The 78 year-old Lazar — who Peter Lattman characterizes as “one classic dude” — is in poor health and may not even make it through his criminal trial that is slated to begin later this year, but he is well enough to make the clearest statement to date of the government’s theory of the case against Milberg, Weiss:
During the recent discussion at his home, Mr. Lazar denied he had conflicts of interest or that the payments were illegal. He said he had taken litigation “ideas” to Milberg Weiss, which paid referral fees to his lawyers, including Mr. Selzer’s firm. Those lawyers in turn allocated some of the fees to pay Mr. Lazar’s personal bills from real-estate lawyers, appraisers and other professionals, he said. It’s not unusual for lawyers to pay referral fees and Mr. Lazar said he had no reason to think the arrangement was improper. Milberg Weiss “gave me part of their fees after the court set the fees and after they got paid,” he said. The fees amounted to 5% to 10% of Milberg Weiss’s compensation on some, but not all cases, he said. The payments, he maintained, didn’t reduce recoveries for other members of the class.
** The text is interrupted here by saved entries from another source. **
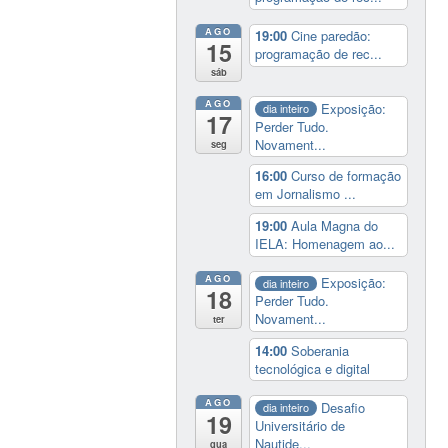
AGO
19:00
Cine paredão:
15
programação de rec...
sáb
AGO
Exposição:
dia inteiro
17
Perder Tudo.
Novament...
seg
16:00
Curso de formação
em Jornalismo ...
19:00
Aula Magna do
IELA: Homenagem ao...
AGO
Exposição:
dia inteiro
18
Perder Tudo.
Novament...
ter
14:00
Soberania
tecnológica e digital
AGO
Desafio
dia inteiro
19
Universitário de
Nautide...
qua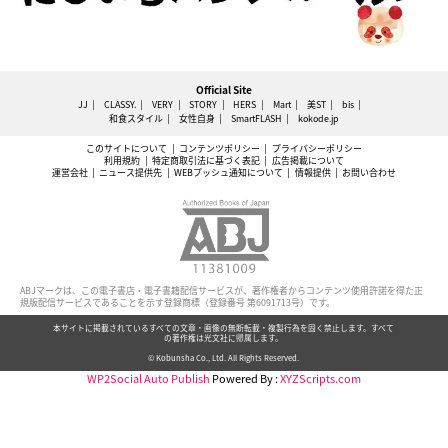
Official Site
JJ
CLASSY.
VERY
STORY
HERS
Mart
美ST
bis
和食スタイル
女性自身
SmartFLASH
kokode.jp
このサイトについて
コンテンツポリシー
プライバシーポリシー
利用規約
特定商取引法に基づく表記
広告掲載について
運営会社
ニュース提供先
WEBプッシュ通知について
情報提供
お問い合わせ
ABJマークは、この電子書店・電子書籍配信サービスが、著作権者からコンテンツ使用許諾を得た正
規版配信サービスであることを示す登録商標（登録番号 第6091713号）です。
本サイトに掲載されているすべての文章・画像の無断転載・複製行為を固く禁止します。すべて
の著作権は光文社に帰属します。
© Kobunsha Co., Ltd. All Rights Reserved.
WP2Social Auto Publish
Powered By :
XYZScripts.com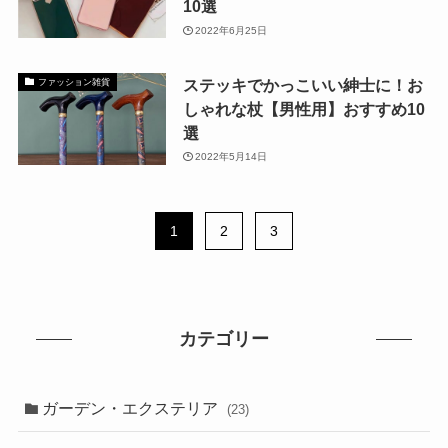
10選
2022年6月25日
ステッキでかっこいい紳士に！お
ファッション雑貨
しゃれな杖【男性用】おすすめ10
選
2022年5月14日
1
2
3
カテゴリー
ガーデン・エクステリア
(23)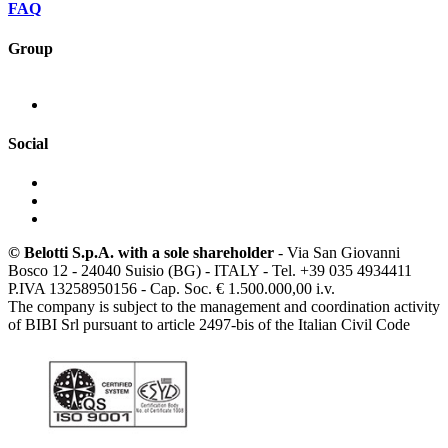
FAQ
Group
Social
© Belotti S.p.A. with a sole shareholder
- Via San Giovanni
Bosco 12 - 24040 Suisio (BG) - ITALY - Tel. +39 035 4934411
P.IVA 13258950156 - Cap. Soc. € 1.500.000,00 i.v.
The company is subject to the management and coordination activity
of BIBI Srl pursuant to article 2497-bis of the Italian Civil Code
Lawyers for Milberg Weiss say Mr. Lazar wasn’t paid to be a plaintiff. Referral fees, they say, are lawful.
If this is all the government has, then my sense is that the government has a very difficult case against the Milberg Weiss lawyers. Not only are many of the alleged overt acts far beyond the applicable statute of limitations (prosecutors will probably try to bootstrap those acts through a conspiracy charge), proving that referral fees paid to law firms were really disguised kickbacks for Mr. Lazar will be problematic, to say the least. Prosecutors will have to establish that presumably legal referral fees were used to pay Mr. Lazar undisclosed and illegal payments for serving as a class representative. In short, the government’s theory of criminal liability against the Milberg Weiss lawyers is based on an undisclosed oral side deal. Sound familiar?
By the way, it’s with more than a touch of irony that Mr. Lerach is now the target of an investigation that is strikingly similar to the prosecution of agency costs that Mr. Lerach and his new firm are wildly profiting from in connection with the Enron class action securities fraud case. So it goes in the wacky world of criminalizing agency costs.